## [Task goal]
Drop the images. Copy every line below character for character.

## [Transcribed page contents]
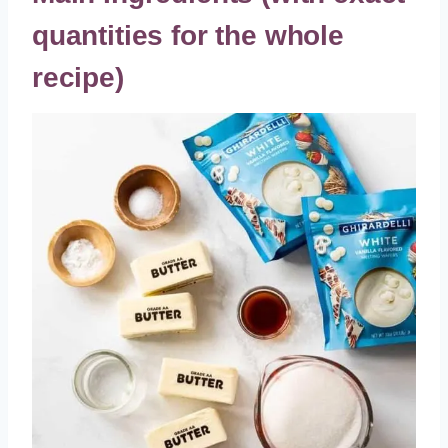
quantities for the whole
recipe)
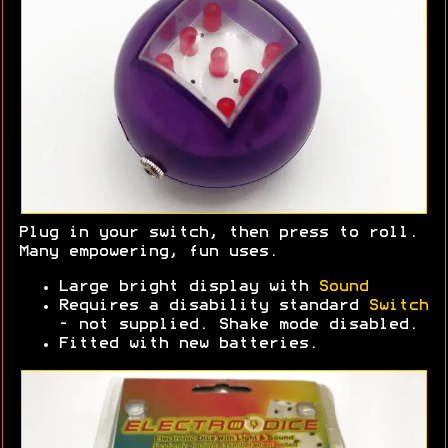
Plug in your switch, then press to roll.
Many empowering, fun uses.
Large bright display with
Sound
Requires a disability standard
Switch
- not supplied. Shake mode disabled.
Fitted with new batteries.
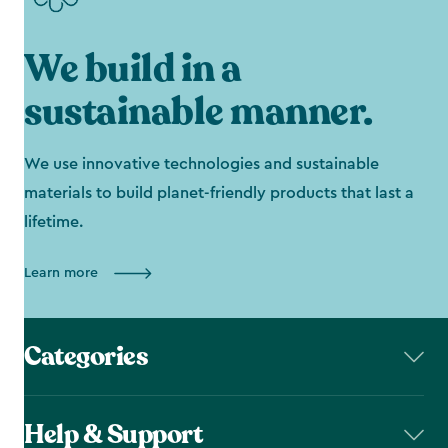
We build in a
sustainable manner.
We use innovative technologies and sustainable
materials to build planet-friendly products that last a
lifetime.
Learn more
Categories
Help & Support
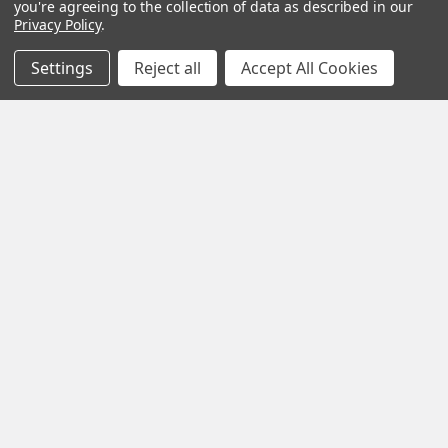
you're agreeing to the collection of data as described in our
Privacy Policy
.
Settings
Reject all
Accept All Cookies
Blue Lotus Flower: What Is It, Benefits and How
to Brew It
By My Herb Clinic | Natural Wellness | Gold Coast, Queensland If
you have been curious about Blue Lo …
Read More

## [Answer to this exercise]
quantities for the whole
recipe)
Plug in your switch, then press to roll.
Many empowering, fun uses.
Large bright display with
Sound
Requires a disability standard
Switch
- not supplied. Shake mode disabled.
Fitted with new batteries.
We build in a
sustainable manner.
We use innovative technologies and sustainable
materials to build planet-friendly products that last a
lifetime.
Learn more
Categories
Help & Support
you're agreeing to the collection of data as described in our
Privacy Policy
.
Settings
Reject all
Accept All Cookies
Blue Lotus Flower: What Is It, Benefits and How
to Brew It
By My Herb Clinic | Natural Wellness | Gold Coast, Queensland If
you have been curious about Blue Lo …
Read More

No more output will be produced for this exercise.